High yield synthesis and liquid exfoliation of two-dimensional belt like hafnium disulphide

TL;DR

This paper presents a simple, cost-effective method for synthesizing and exfoliating high-yield, stable monolayer and few-layer hafnium disulphide nanosheets with promising electronic properties for device applications.

Contribution

It introduces a novel scalable synthesis and exfoliation technique for HfS2 with large interlayer spacing, enabling high-yield production of stable nanosheets for electronic use.

Findings

Exfoliated HfS2 nanosheets have an indirect bandgap of 1.3 eV.

The nanosheets exhibit high ambient stability.

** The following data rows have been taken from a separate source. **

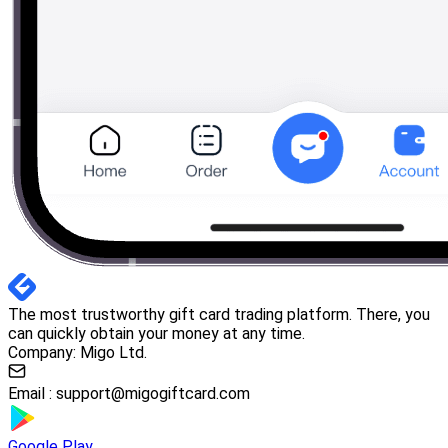
The most trustworthy gift card trading platform. There, you
can quickly obtain your money at any time.
Company: Migo Ltd.
Email :
support@migogiftcard.com
Google Play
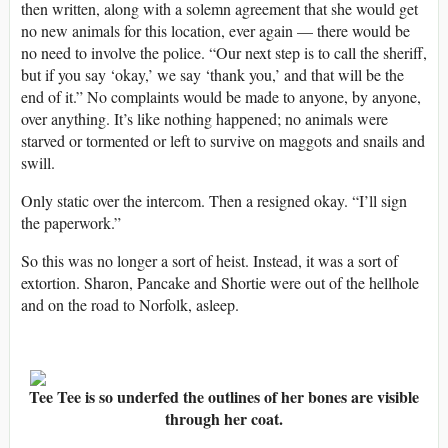
then written, along with a solemn agreement that she would get
no new animals for this location, ever again — there would be
no need to involve the police. “Our next step is to call the sheriff,
but if you say ‘okay,’ we say ‘thank you,’ and that will be the
end of it.” No complaints would be made to anyone, by anyone,
over anything. It’s like nothing happened; no animals were
starved or tormented or left to survive on maggots and snails and
swill.
Only static over the intercom. Then a resigned okay. “I’ll sign
the paperwork.”
So this was no longer a sort of heist. Instead, it was a sort of
extortion. Sharon, Pancake and Shortie were out of the hellhole
and on the road to Norfolk, asleep.
Tee Tee is so underfed the outlines of her bones are visible
through her coat.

Field-effect transistors show mobility of 0.95 cm²/V·s and Ion/Ioff ratio of 10^4.

Abstract

Producing monolayers and few-layers in high yield with environment-stability is still a challenge in hafnium disulphide (HfS2), which is a layered two-dimensional material of group-IV transition metal dichalcogenides, to reveal its unlocked electronic and optoelectronic applications. For the first time, to the best of our knowledge, we demonstrate a simple and cost-effective method to grow layered belt-like nano-crystals of HfS2 with surprisingly large interlayer spacing followed by its chemical exfoliation. Various microscopic and spectroscopic techniques reveal these as-grown crystals exfoliate into single or few layers in some minutes using solvent assisted ultrasonification method in N-Cyclohexyl-2-pyrrolidone. The exfoliated nanosheets of HfS2 exhibit an indirect bandgap of 1.3 eV with high stability against ambient degradation. Further, we demonstrate that these nanosheets holds potential for electronic applications by fabricating field-effect transistors based on few layered HfS2 exhibiting field-effect mobility of 0.95 cm2/V-s with a high current modulation ratio (Ion/Ioff) of 10^4 in ambient. The method is scalable and has potential significance for both academy and industry.